# Snaefell Mine - Isle of Man - July 2009



## Lhiannan Shee (Jul 27, 2009)

The mines during it's prime around 1870. Picture courtesy of manxmines.com:






In the shadow of Snaefell mountain lie the remains of Snaefell mines, the site of a terrible disaster which killed twenty men. Mining started here in 1856, but on the 10th of May 1897 disaster struck when an underground fire broke out, suffocating twenty miners. The mine was fully abandoned in 1909.

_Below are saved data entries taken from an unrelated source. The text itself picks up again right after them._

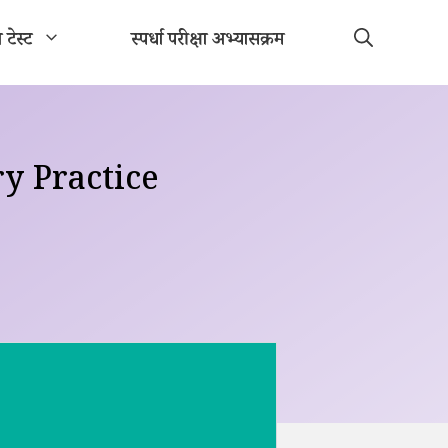
ा टेस्ट
स्पर्धा परीक्षा अभ्यासक्रम
y Practice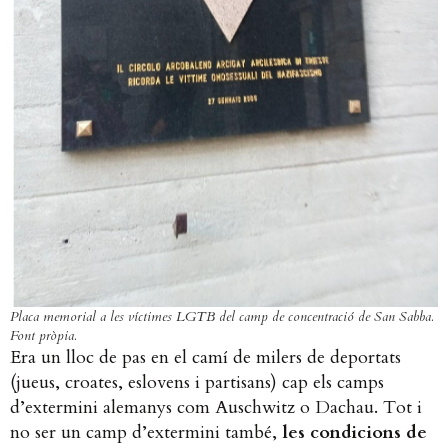
Placa memorial a les víctimes LGTB del camp de concentració de San Sabba.
Font pròpia.
Era un lloc de pas en el camí de milers de deportats
(jueus, croates, eslovens i partisans) cap els camps
d’extermini alemanys com Auschwitz o Dachau. Tot i
no ser un camp d’extermini també,
les condicions de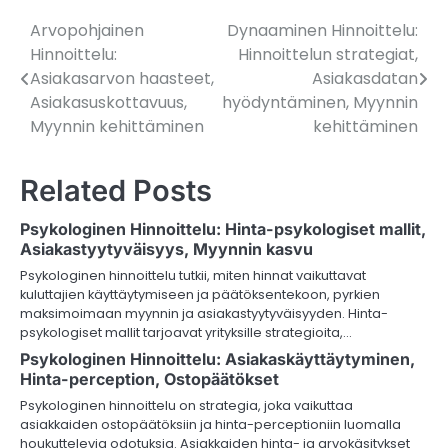
Arvopohjainen
Dynaaminen Hinnoittelu:
Post
Hinnoittelu:
Hinnoittelun strategiat,
navigation
Asiakasarvon haasteet,
Asiakasdatan
Asiakasuskottavuus,
hyödyntäminen, Myynnin
Myynnin kehittäminen
kehittäminen
Related Posts
Psykologinen Hinnoittelu: Hinta-psykologiset mallit,
Asiakastyytyväisyys, Myynnin kasvu
Psykologinen hinnoittelu tutkii, miten hinnat vaikuttavat
kuluttajien käyttäytymiseen ja päätöksentekoon, pyrkien
maksimoimaan myynnin ja asiakastyytyväisyyden. Hinta-
psykologiset mallit tarjoavat yrityksille strategioita,…
Psykologinen Hinnoittelu: Asiakaskäyttäytyminen,
Hinta-perception, Ostopäätökset
Psykologinen hinnoittelu on strategia, joka vaikuttaa
asiakkaiden ostopäätöksiin ja hinta-perceptioniin luomalla
houkuttelevia odotuksia. Asiakkaiden hinta- ja arvokäsitykset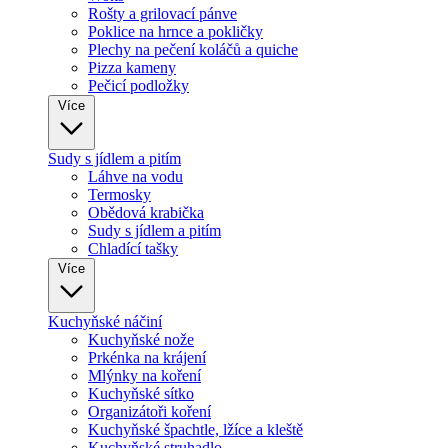
Rošty a grilovací pánve
Poklice na hrnce a pokličky
Plechy na pečení koláčů a quiche
Pizza kameny
Pečicí podložky
Více
Sudy s jídlem a pitím
Láhve na vodu
Termosky
Obědová krabička
Sudy s jídlem a pitím
Chladící tašky
Více
Kuchyňské náčiní
Kuchyňské nože
Prkénka na krájení
Mlýnky na koření
Kuchyňské sítko
Organizátoři koření
Kuchyňské špachtle, lžíce a kleště
Kuchyňské struhadlo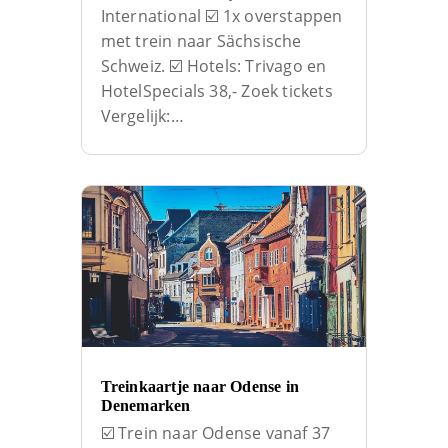
International ☑️ 1x overstappen
met trein naar Sächsische
Schweiz. ☑️ Hotels: Trivago en
HotelSpecials 38,- Zoek tickets
Vergelijk:…
Treinkaartje naar Odense in
Denemarken
☑️ Trein naar Odense vanaf 37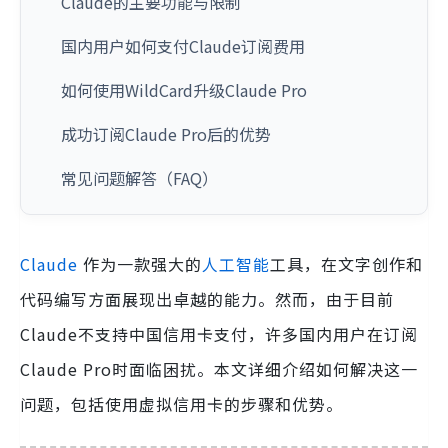
Claude的主要功能与限制
国内用户如何支付Claude订阅费用
如何使用WildCard升级Claude Pro
成功订阅Claude Pro后的优势
常见问题解答（FAQ）
Claude
作为一款强大的
人工智能
工具，在文字创作和
代码编写方面展现出卓越的能力。然而，由于目前
Claude不支持中国信用卡支付，许多国内用户在订阅
Claude Pro时面临困扰。本文详细介绍如何解决这一
问题，包括使用虚拟信用卡的步骤和优势。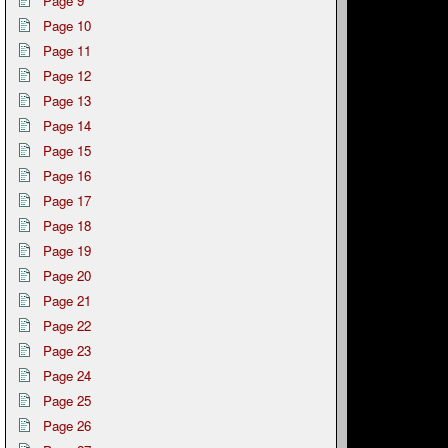
Page 9
Page 10
Page 11
Page 12
Page 13
Page 14
Page 15
Page 16
Page 17
Page 18
Page 19
Page 20
Page 21
Page 22
Page 23
Page 24
Page 25
Page 26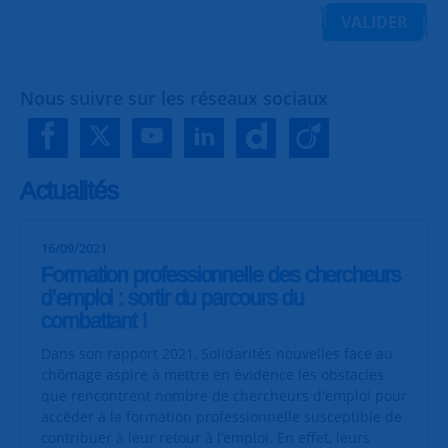
VALIDER
Nous suivre sur les réseaux sociaux
Actualités
16/09/2021
Formation professionnelle des chercheurs
d’emploi : sortir du parcours du
combattant !
Dans son rapport 2021, Solidarités nouvelles face au
chômage aspire à mettre en évidence les obstacles
que rencontrent nombre de chercheurs d'emploi pour
accéder à la formation professionnelle susceptible de
contribuer à leur retour à l’emploi. En effet, leurs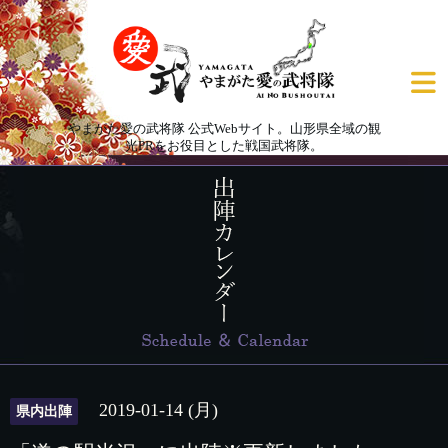
やまがた愛の武将隊 公式Webサイト。山形県全域の観
光PRをお役目とした戦国武将隊。
2019-01-14 (月)
県内出陣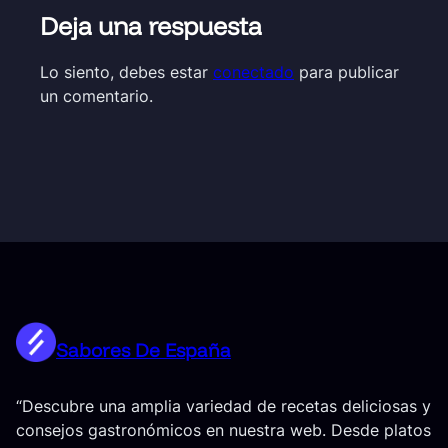
Deja una respuesta
Lo siento, debes estar
conectado
para publicar
un comentario.
Sabores De España
“Descubre una amplia variedad de recetas deliciosas y
consejos gastronómicos en nuestra web. Desde platos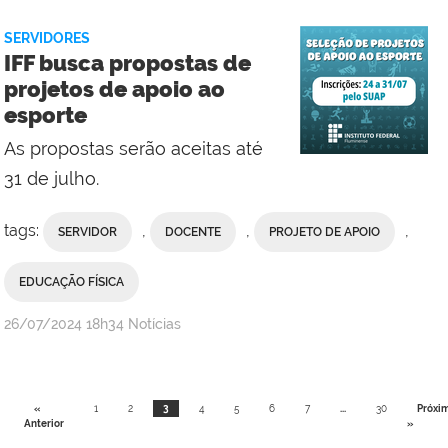
Social
da
SERVIDORES
Reitoria
IFF busca propostas de
projetos de apoio ao
esporte
As propostas serão aceitas até
31 de julho.
tags:
,
,
,
SERVIDOR
DOCENTE
PROJETO DE APOIO
EDUCAÇÃO FÍSICA
por
publicado
26/07/2024
18h34
Notícias
Comunicação
Social
da
«
1
2
3
4
5
6
7
...
30
Próxi
Reitoria
Anterior
»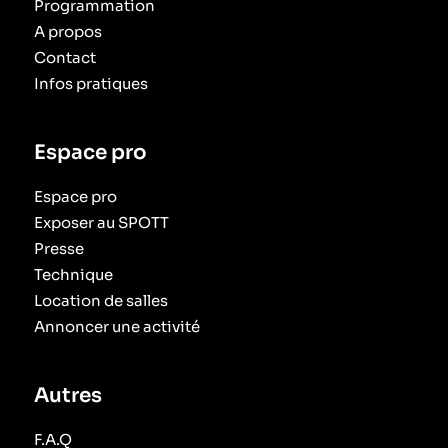
Programmation
A propos
Contact
Infos pratiques
Espace pro
Espace pro
Exposer au SPOTT
Presse
Technique
Location de salles
Annoncer une activité
Autres
F.A.Q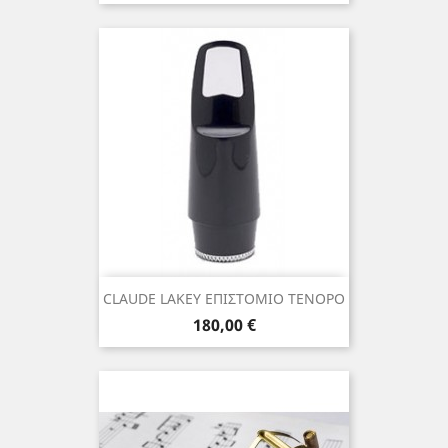
CLAUDE LAKEY ΕΠΙΣΤΟΜΙΟ ΤΕΝΟΡΟ
Τιμή
180,00 €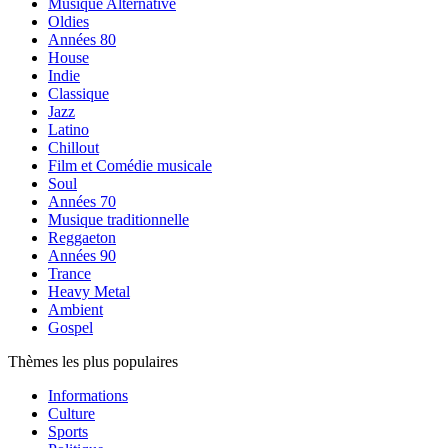
Musique Alternative
Oldies
Années 80
House
Indie
Classique
Jazz
Latino
Chillout
Film et Comédie musicale
Soul
Années 70
Musique traditionnelle
Reggaeton
Années 90
Trance
Heavy Metal
Ambient
Gospel
Thèmes les plus populaires
Informations
Culture
Sports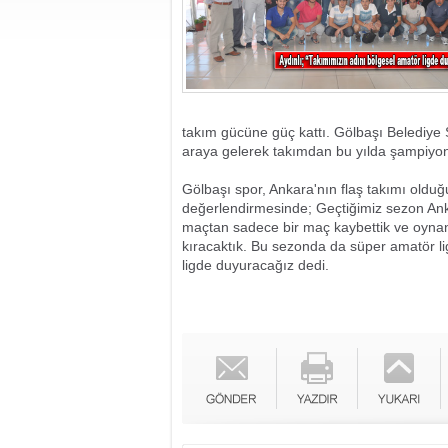
takım gücüne güç kattı. Gölbaşı Belediye S
araya gelerek takımdan bu yılda şampiyonl
Gölbaşı spor, Ankara'nın flaş takımı oldu
değerlendirmesinde; Geçtiğimiz sezon Ank
maçtan sadece bir maç kaybettik ve oynana
kıracaktık. Bu sezonda da süper amatör l
ligde duyuracağız dedi.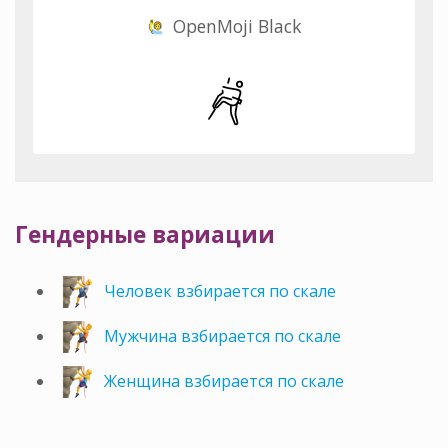
OpenMoji Black
Гендерные вариации
Человек взбирается по скале
Мужчина взбирается по скале
Женщина взбирается по скале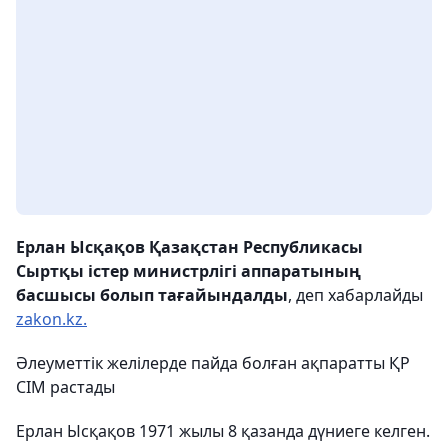
Ерлан Ысқақов Қазақстан Республикасы
Сыртқы істер министрлігі аппаратының
басшысы болып тағайындалды
, деп хабарлайды
zakon.kz.
Әлеуметтік желілерде пайда болған ақпаратты ҚР
СІМ растады
Ерлан Ысқақов 1971 жылы 8 қазанда дүниеге келген.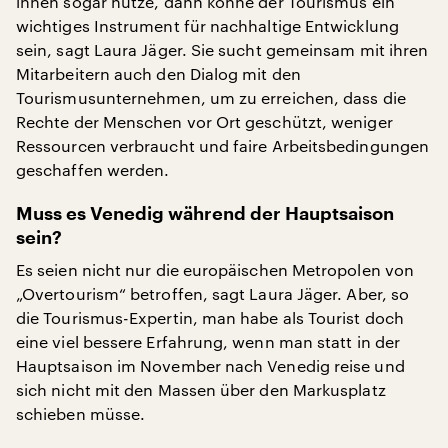
ihnen sogar nütze, dann könne der Tourismus ein
wichtiges Instrument für nachhaltige Entwicklung
sein, sagt Laura Jäger. Sie sucht gemeinsam mit ihren
Mitarbeitern auch den Dialog mit den
Tourismusunternehmen, um zu erreichen, dass die
Rechte der Menschen vor Ort geschützt, weniger
Ressourcen verbraucht und faire Arbeitsbedingungen
geschaffen werden.
Muss es Venedig während der Hauptsaison
sein?
Es seien nicht nur die europäischen Metropolen von
„Overtourism“ betroffen, sagt Laura Jäger. Aber, so
die Tourismus-Expertin, man habe als Tourist doch
eine viel bessere Erfahrung, wenn man statt in der
Hauptsaison im November nach Venedig reise und
sich nicht mit den Massen über den Markusplatz
schieben müsse.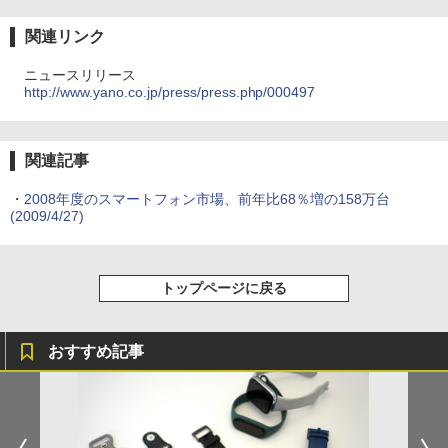
関連リンク
ニュースリリース
http://www.yano.co.jp/press/press.php/000497
関連記事
・
2008年度のスマートフォン市場、前年比68％増の158万台
(2009/4/27)
トップページに戻る
おすすめ記事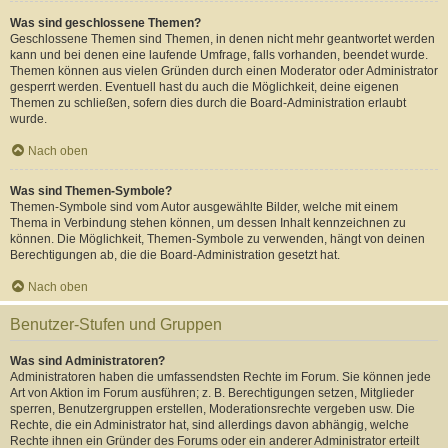
Was sind geschlossene Themen?
Geschlossene Themen sind Themen, in denen nicht mehr geantwortet werden
kann und bei denen eine laufende Umfrage, falls vorhanden, beendet wurde.
Themen können aus vielen Gründen durch einen Moderator oder Administrator
gesperrt werden. Eventuell hast du auch die Möglichkeit, deine eigenen
Themen zu schließen, sofern dies durch die Board-Administration erlaubt
wurde.
Nach oben
Was sind Themen-Symbole?
Themen-Symbole sind vom Autor ausgewählte Bilder, welche mit einem
Thema in Verbindung stehen können, um dessen Inhalt kennzeichnen zu
können. Die Möglichkeit, Themen-Symbole zu verwenden, hängt von deinen
Berechtigungen ab, die die Board-Administration gesetzt hat.
Nach oben
Benutzer-Stufen und Gruppen
Was sind Administratoren?
Administratoren haben die umfassendsten Rechte im Forum. Sie können jede
Art von Aktion im Forum ausführen; z. B. Berechtigungen setzen, Mitglieder
sperren, Benutzergruppen erstellen, Moderationsrechte vergeben usw. Die
Rechte, die ein Administrator hat, sind allerdings davon abhängig, welche
Rechte ihnen ein Gründer des Forums oder ein anderer Administrator erteilt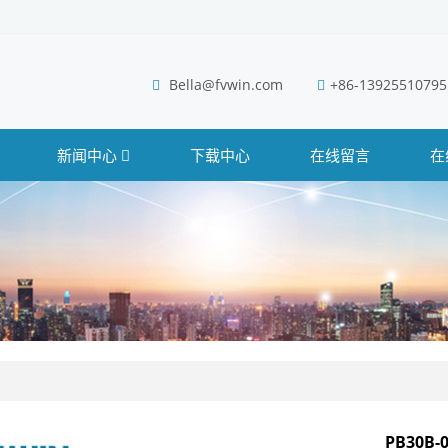
Bella@fvwin.com
+86-13925510795
新闻中心
下载中心
在线留言
在
列
PB30B-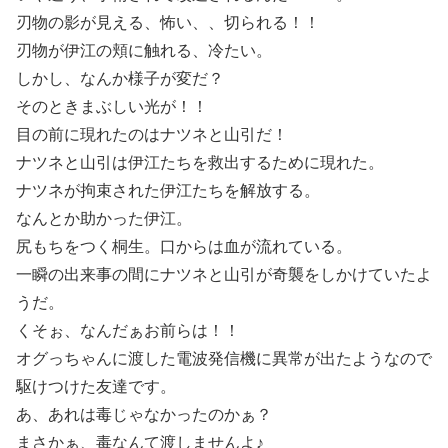
刃物の影が見える、怖い、、切られる！！
刃物が伊江の頬に触れる、冷たい。
しかし、なんか様子が変だ？
そのときまぶしい光が！！
目の前に現れたのはナツネと山引だ！
ナツネと山引は伊江たちを救出するために現れた。
ナツネが拘束された伊江たちを解放する。
なんとか助かった伊江。
尻もちをつく桐生。口からは血が流れている。
一瞬の出来事の間にナツネと山引が奇襲をしかけていたよ
うだ。
くそぉ、なんだぁお前らは！！
オグっちゃんに渡した電波発信機に異常が出たようなので
駆けつけた友達です。
あ、あれは毒じゃなかったのかぁ？
まさかぁ、毒なんて渡しませんよ♪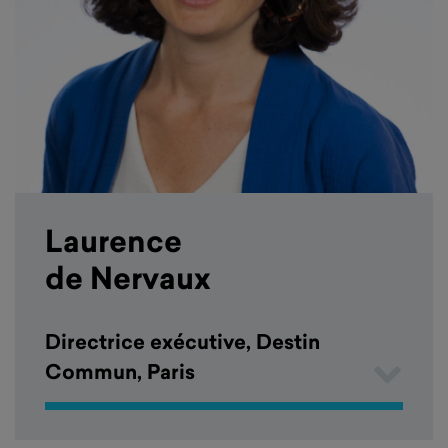
Laurence
de Nervaux
Directrice exécutive, Destin
Commun, Paris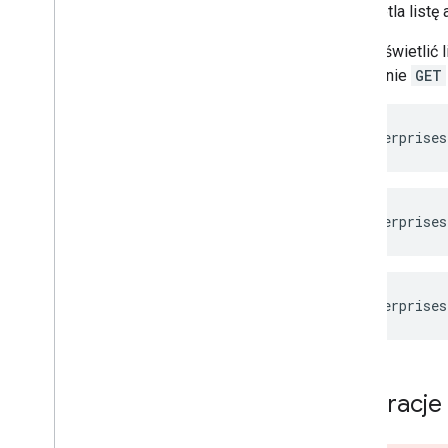
Wyświetla listę 
Aby wyświetlić 
wywołanie
GET
GET /enterprises
GET /enterprises
GET /enterprises
Integracj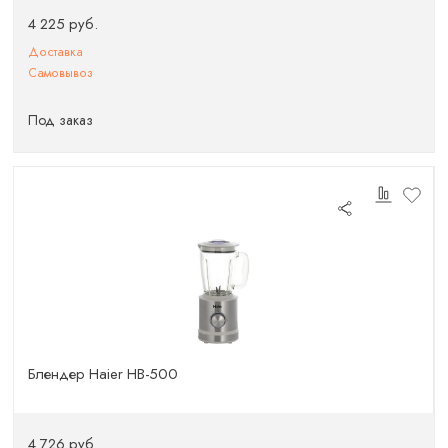
4 225 руб.
Доставка
Самовывоз
Под заказ
Блендер Haier HB-500
4 726 руб.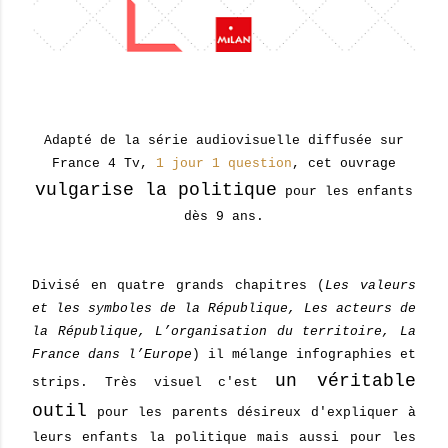
Adapté de la série audiovisuelle diffusée sur
France 4 Tv,
1 jour 1 question
, cet ouvrage
vulgarise la politique
pour les enfants
dès 9 ans.
Divisé en quatre grands chapitres (
Les valeurs
et les symboles de la République, Les acteurs de
la République, L’organisation du territoire, La
France dans l’Europe
) il mélange infographies et
un véritable
strips. Très visuel c'est
outil
pour les parents désireux d'expliquer à
leurs enfants la politique mais aussi pour les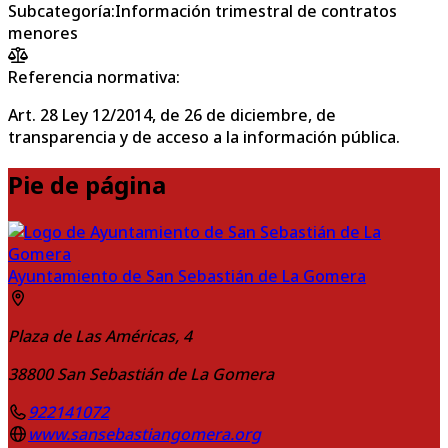
Subcategoría
:
Información trimestral de contratos
menores
Referencia normativa:
Art. 28 Ley 12/2014, de 26 de diciembre, de
transparencia y de acceso a la información pública.
Pie de página
Ayuntamiento de San Sebastián de La Gomera
Plaza de Las Américas, 4
38800
San Sebastián de La Gomera
922141072
www.sansebastiangomera.org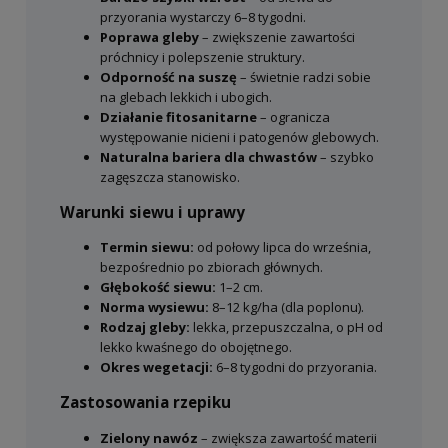
polowych, jak i w ogrodach
przyorania wystarczy 6–8 tygodni.
przydomowych.
Poprawa gleby
– zwiększenie zawartości
próchnicy i polepszenie struktury.
Nasiona rzepiku na poplon
znajdują
Odporność na suszę
– świetnie radzi sobie
zastosowanie nie tylko w poprawie gleby,
na glebach lekkich i ubogich.
ale również w mieszankach roślinnych.
Działanie fitosanitarne
– ogranicza
Roślina często wykorzystywana jest w
występowanie nicieni i patogenów glebowych.
kompozycjach na łąki kwietne oraz w
Naturalna bariera dla chwastów
– szybko
mieszankach miododajnych, ponieważ
zagęszcza stanowisko.
obficie kwitnie i przyciąga pszczoły oraz
Warunki siewu i uprawy
inne owady zapylające. Dodatkowo pełni
funkcję rośliny strukturalnej, wspierając
Termin siewu:
od połowy lipca do września,
rozwój innych gatunków.
bezpośrednio po zbiorach głównych.
Głębokość siewu:
1–2 cm.
Rzepik może być wysiewany samodzielnie
Norma wysiewu:
8–12 kg/ha (dla poplonu).
lub w połączeniu z innymi roślinami, takimi
Rodzaj gleby:
lekka, przepuszczalna, o pH od
jak
facelia
,
gorczyca
czy
rośliny
lekko kwaśnego do obojętnego.
motylkowate
, co dodatkowo zwiększa
Okres wegetacji:
6–8 tygodni do przyorania.
efektywność biologiczną uprawy. Szybkie
Zastosowania rzepiku
kiełkowanie oraz intensywny rozwój
sprawiają, że doskonale nadaje się do
Zielony nawóz
– zwiększa zawartość materii
przyorania zarówno jesienią, jak i wiosną.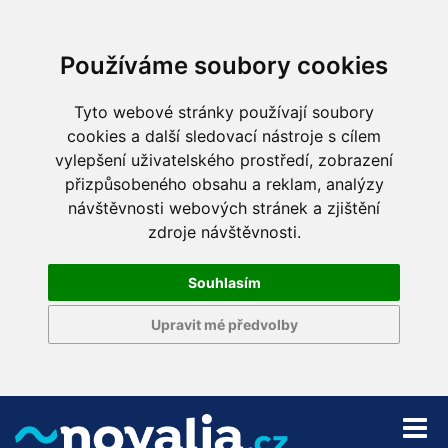
Používáme soubory cookies
Tyto webové stránky používají soubory
cookies a další sledovací nástroje s cílem
vylepšení uživatelského prostředí, zobrazení
přizpůsobeného obsahu a reklam, analýzy
návštěvnosti webových stránek a zjištění
zdroje návštěvnosti.
Souhlasím
Upravit mé předvolby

1. The gate to the very long bumpy track:





2. The captains house:





3. The main site:





4. Not quite sure what this was:





5. You can see the locked and gated enterance to the shaft to the left of the building:





6. The chimney:





7.





More pictures at http://www.forgottenisle.fotopic.net/ ​


----------



## james.s (Jul 27, 2009)

Nice! Shame the epically masssive wheel in the first shot isn't still there.


----------



## irwilson (Aug 2, 2009)

There's an even more (no longer derelict) epic wheel just down the valley from there...http://en.wikipedia.org/wiki/Laxey_Wheel

I went to see it whilst on holiday in the IOM last year, well worth the visit if you like that sort of thing!

Edited to add:

In fact, I've just done a bit of reading, and the wheel pictured at the top of the original post is still in existance in Laxey- see http://en.wikipedia.org/wiki/Snaefell_Wheel for details!


----------



## swedish (Aug 2, 2009)

nice report, love the reference shot from back in the day. The chimney shot is well nice. thanks for sharing


----------